Berg Publishers
- Status: Defunct (2013)
- Founded: 1983
- Founder: Marion Berghahn
- Successor: Bloomsbury Publishing
- Country of origin: United Kingdom
- Headquarters location: Oxford
- Distribution: Macmillan Publishers (Except United States), Palgrave Macmillan (United States)
- Publication types: Books, academic journals
- Fiction genres: Academic books, journals
- Official website: www.bergpublishers.com

= Berg Publishers =

British publishing company (1983–2013)

Berg Publishers was an academic publishing company based in Oxford, Oxfordshire, England and Providence, Rhode Island, United States. It was founded in the United Kingdom in 1983 by Marion Berghahn. Berg published monographs, textbooks, reference works, and academic journals. It focused on fashion, design, anthropology, history, and cultural studies. Operations in Providence began shortly after Berghahn's husband, historian Volker Berghahn, accepted a chair at Brown University in 1988.

== History ==
In 2003, Berg Publishers was bought from its owners by its managers Kathryn Earle and Sara Everett.
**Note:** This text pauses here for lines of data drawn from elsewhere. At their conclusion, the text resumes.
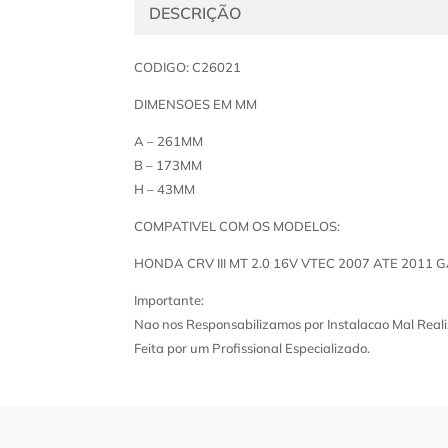
DESCRIÇÃO
CODIGO: C26021
DIMENSOES EM MM
A – 261MM
B – 173MM
H – 43MM
COMPATIVEL COM OS MODELOS:
HONDA CRV III MT 2.0 16V VTEC 2007 ATE 2011 
Importante:
Nao nos Responsabilizamos por Instalacao Mal Reali
Feita por um Profissional Especializado.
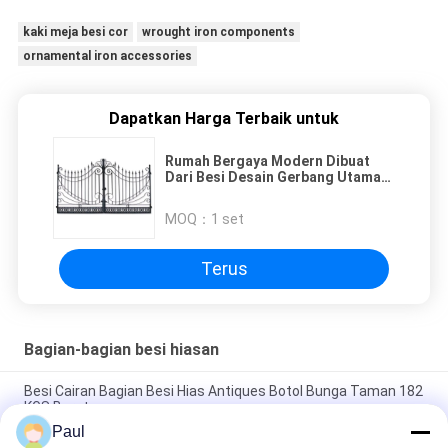
kaki meja besi cor
wrought iron components
ornamental iron accessories
Dapatkan Harga Terbaik untuk
Rumah Bergaya Modern Dibuat
Dari Besi Desain Gerbang Utama
Ukuran Disesuaikan
MOQ：
1 set
Terus
Bagian-bagian besi hiasan
Besi Cairan Bagian Besi Hias Antiques Botol Bunga Taman 182
KGS Berat
Paul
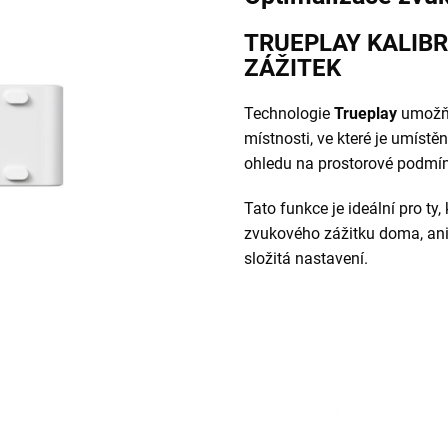
TRUEPLAY KALIB
ZÁŽITEK
Technologie
Trueplay
umožňu
místnosti, ve které je umíst
ohledu na prostorové podmín
Tato funkce je ideální pro ty,
zvukového zážitku doma, aniž
složitá nastavení.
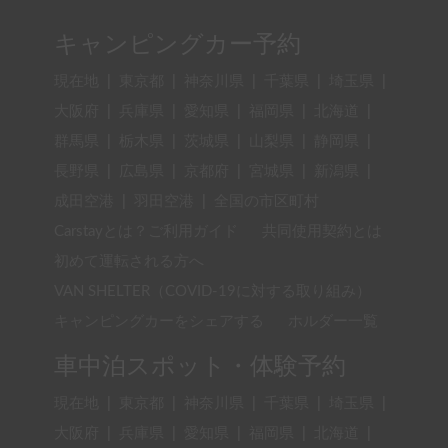
キャンピングカー予約
現在地
|
東京都
|
神奈川県
|
千葉県
|
埼玉県
|
大阪府
|
兵庫県
|
愛知県
|
福岡県
|
北海道
|
群馬県
|
栃木県
|
茨城県
|
山梨県
|
静岡県
|
長野県
|
広島県
|
京都府
|
宮城県
|
新潟県
|
成田空港
|
羽田空港
|
全国の市区町村
Carstayとは？ご利用ガイド
共同使用契約とは
初めて運転される方へ
VAN SHELTER（COVID-19に対する取り組み）
キャンピングカーをシェアする
ホルダー一覧
車中泊スポット・体験予約
現在地
|
東京都
|
神奈川県
|
千葉県
|
埼玉県
|
大阪府
|
兵庫県
|
愛知県
|
福岡県
|
北海道
|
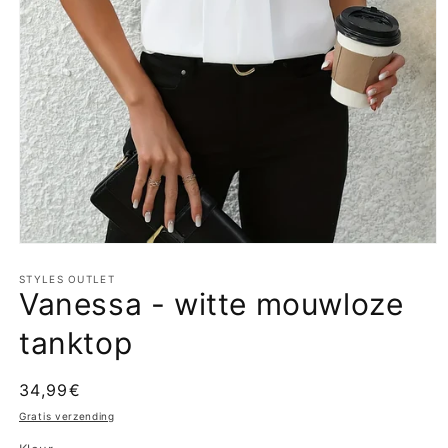
Media
1
openen
STYLES OUTLET
Vanessa - witte mouwloze
in
modaal
tanktop
Normale
34,99€
prijs
Gratis verzending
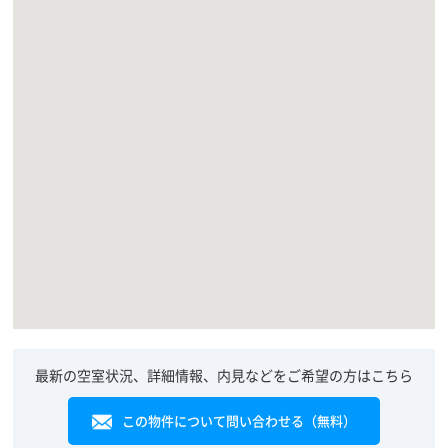
最新の空室状況、詳細情報、内見などをご希望の方はこちら
この物件について問い合わせる（無料）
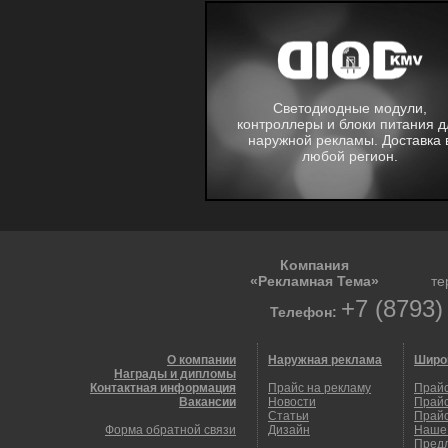
Светодиодные модули,
контроллеры и блоки питания д
наружной рекламы. Доставка 
любой регион.
Компания
«Рекламная Тема»
те
+7 (8793)
Телефон:
О компании
Наружная реклама
Широ
Награды и дипломы
Контактная информация
Прайс на рекламу
Прайс
Вакансии
Новости
Прайс
Статьи
Прайс
Форма обратной связи
Дизайн
Наше
Пред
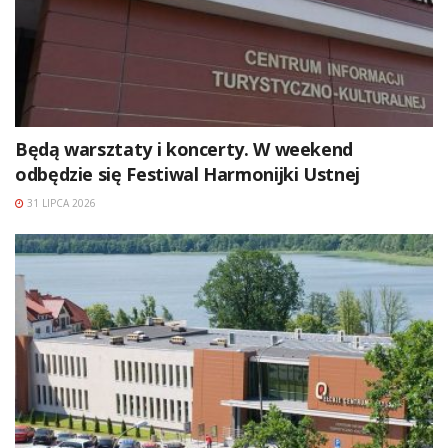
Będą warsztaty i koncerty. W weekend
odbędzie się Festiwal Harmonijki Ustnej
31 LIPCA 2026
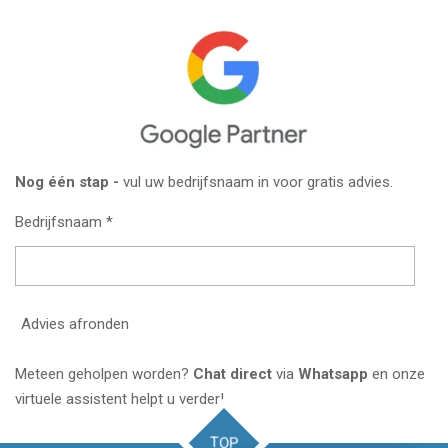
Nog één stap -
vul uw bedrijfsnaam in voor gratis advies.
Bedrijfsnaam *
Advies afronden
Meteen geholpen worden?
C
hat direct
via
Whatsapp
en onze
virtuele assistent helpt u verder!
TOP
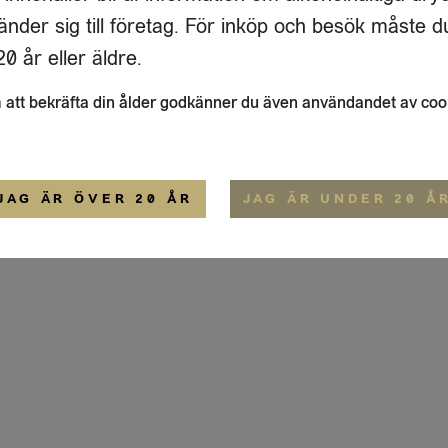
ADRESS
FLAIVY
änder sig till företag. För inköp och besök måste d
RGSGATAN 17 A
OM OSS
22
STOCKHOLM
HEMSIDA
0 år eller äldre.
IGE
att bekräfta din ålder godkänner du även användandet av coo
ALLMÄNNA VILLKOR
IP-CERTIFIERING
EKO-CERTIFIERING
JAG ÄR ÖVER 20 ÅR
JAG ÄR UNDER 20 Å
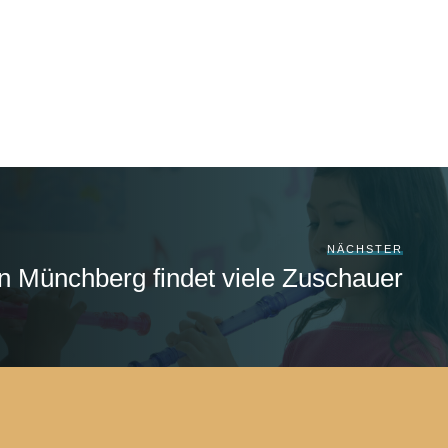
NÄCHSTER
n Münchberg findet viele Zuschauer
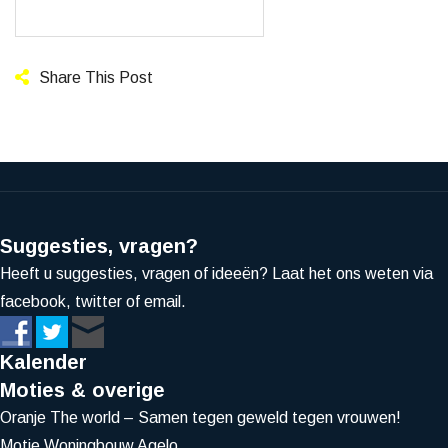
Share This Post
Suggesties, vragen?
Heeft u suggesties, vragen of ideeën? Laat het ons weten via
facebook, twitter of email.
Kalender
Moties & overige
Oranje The world – Samen tegen geweld tegen vrouwen!
Motie Woningbouw Agelo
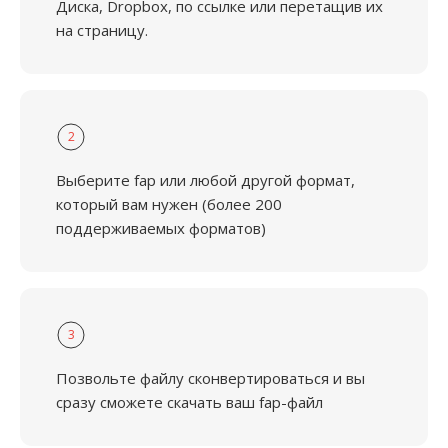
Диска, Dropbox, по ссылке или перетащив их
на страницу.
2
Выберите fap или любой другой формат,
который вам нужен (более 200
поддерживаемых форматов)
3
Позвольте файлу сконвертироваться и вы
сразу сможете скачать ваш fap-файл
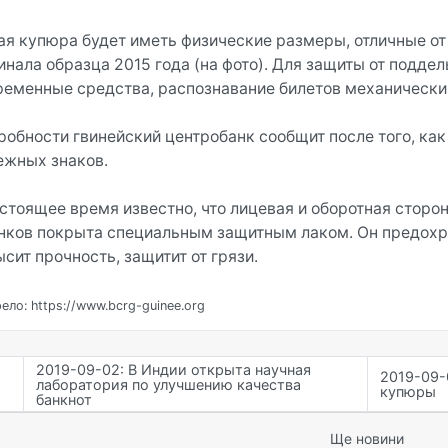
ая купюра будет иметь физические размеры, отличные от 
инала образца 2015 года (на фото). Для защиты от подде
ременные средства, распознавание билетов механически
робности гвинейский центробанк сообщит после того, ка
ежных знаков.
астоящее время известно, что лицевая и оборотная стор
нков покрыта специальным защитным лаком. Он предохра
сит прочность, защитит от грязи.
ело: https://www.bcrg-guinee.org
2019-09-02: В Индии открыта научная
2019-09-
лаборатория по улучшению качества
купюры
банкнот
Ще новини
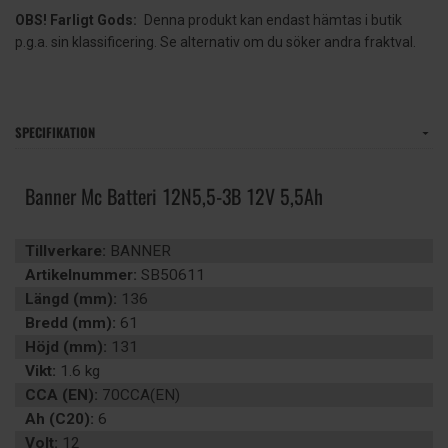
OBS! Farligt Gods:
Denna produkt kan endast hämtas i butik
p.g.a. sin klassificering. Se alternativ om du söker andra fraktval.
SPECIFIKATION
Banner Mc Batteri 12N5,5-3B 12V 5,5Ah
Tillverkare:
BANNER
Artikelnummer:
SB50611
Längd (mm):
136
Bredd (mm):
61
Höjd (mm):
131
Vikt:
1.6 kg
CCA (EN):
70CCA(EN)
Ah (C20):
6
Volt:
12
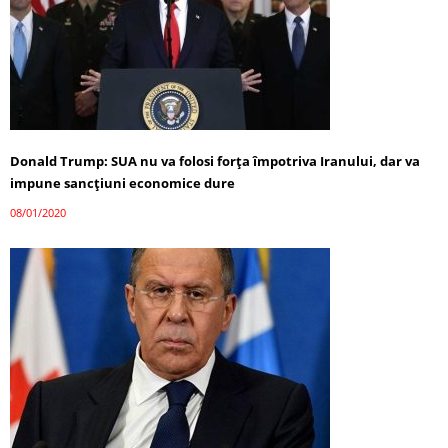
Donald Trump: SUA nu va folosi forța împotriva Iranului, dar va
impune sancțiuni economice dure
08/01/2020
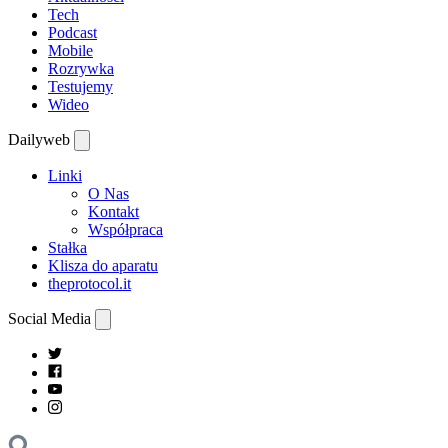
Tech
Podcast
Mobile
Rozrywka
Testujemy
Wideo
Dailyweb
Linki
O Nas
Kontakt
Współpraca
Stałka
Klisza do aparatu
theprotocol.it
Social Media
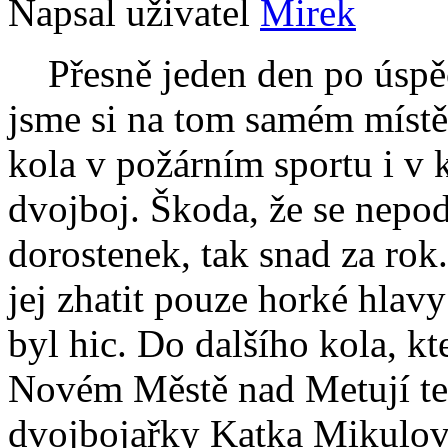
Napsal uživatel
Mirek
Přesně jeden den po úspěch
jsme si na tom samém místě
kola v požárním sportu i v 
dvojboj. Škoda, že se nepo
dorostenek, tak snad za rok
jej zhatit pouze horké hlav
byl hic. Do dalšího kola, kt
Novém Městě nad Metují te
dvojbojařky Katka Mikulov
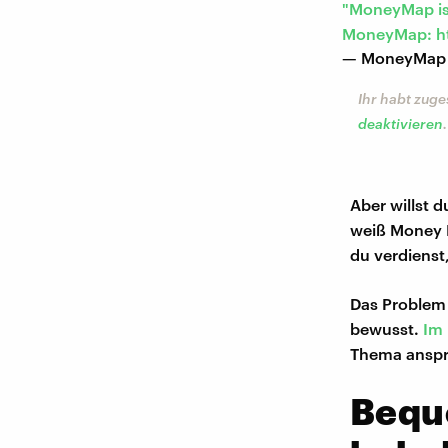
"MoneyMap ist
MoneyMap:
h
— MoneyMap
Ihr habt zuge
deaktivieren
.
Aber willst 
weiß Money M
du verdienst,
Das Problem 
bewusst.
Im
Thema anspre
Beque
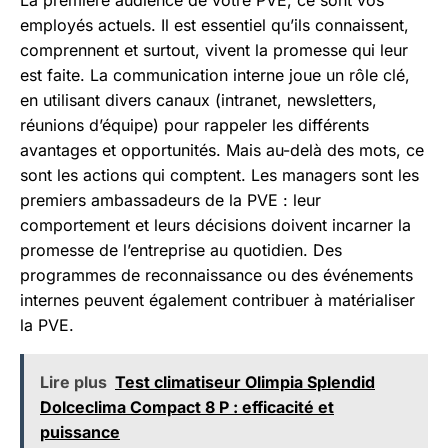
La première audience de votre PVE, ce sont vos
employés actuels. Il est essentiel qu’ils connaissent,
comprennent et surtout, vivent la promesse qui leur
est faite. La communication interne joue un rôle clé,
en utilisant divers canaux (intranet, newsletters,
réunions d’équipe) pour rappeler les différents
avantages et opportunités. Mais au-delà des mots, ce
sont les actions qui comptent. Les managers sont les
premiers ambassadeurs de la PVE : leur
comportement et leurs décisions doivent incarner la
promesse de l’entreprise au quotidien. Des
programmes de reconnaissance ou des événements
internes peuvent également contribuer à matérialiser
la PVE.
Lire plus
Test climatiseur Olimpia Splendid
Dolceclima Compact 8 P : efficacité et
puissance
The original owner, Marion Berghahn, was forced out in 1994 and immediately founded Berghahn Books, a leading academic publisher in the fields of anthropology and social sciences.

The Book Industry Communication (BIC), a trade standards group for electronic commerce and supply chain efficiency, awarded Berg its BIC Product Data Excellence Gold Award in 2007–2008 and its e4books project accredited Berg in 2008. Berg won the Independent Publishers Guild's 2008 Publishing Technology E-Publishing Award for its collection of profitable digital strategies in March 2008.

By March 2008, Berg had published thirteen journals. In September 2008, Bloomsbury Publishing bought Berg Publishers for (US$3,569,535). Since 2013, all Berg titles have been published under the Bloomsbury name (under the imprint Bloomsbury Academic).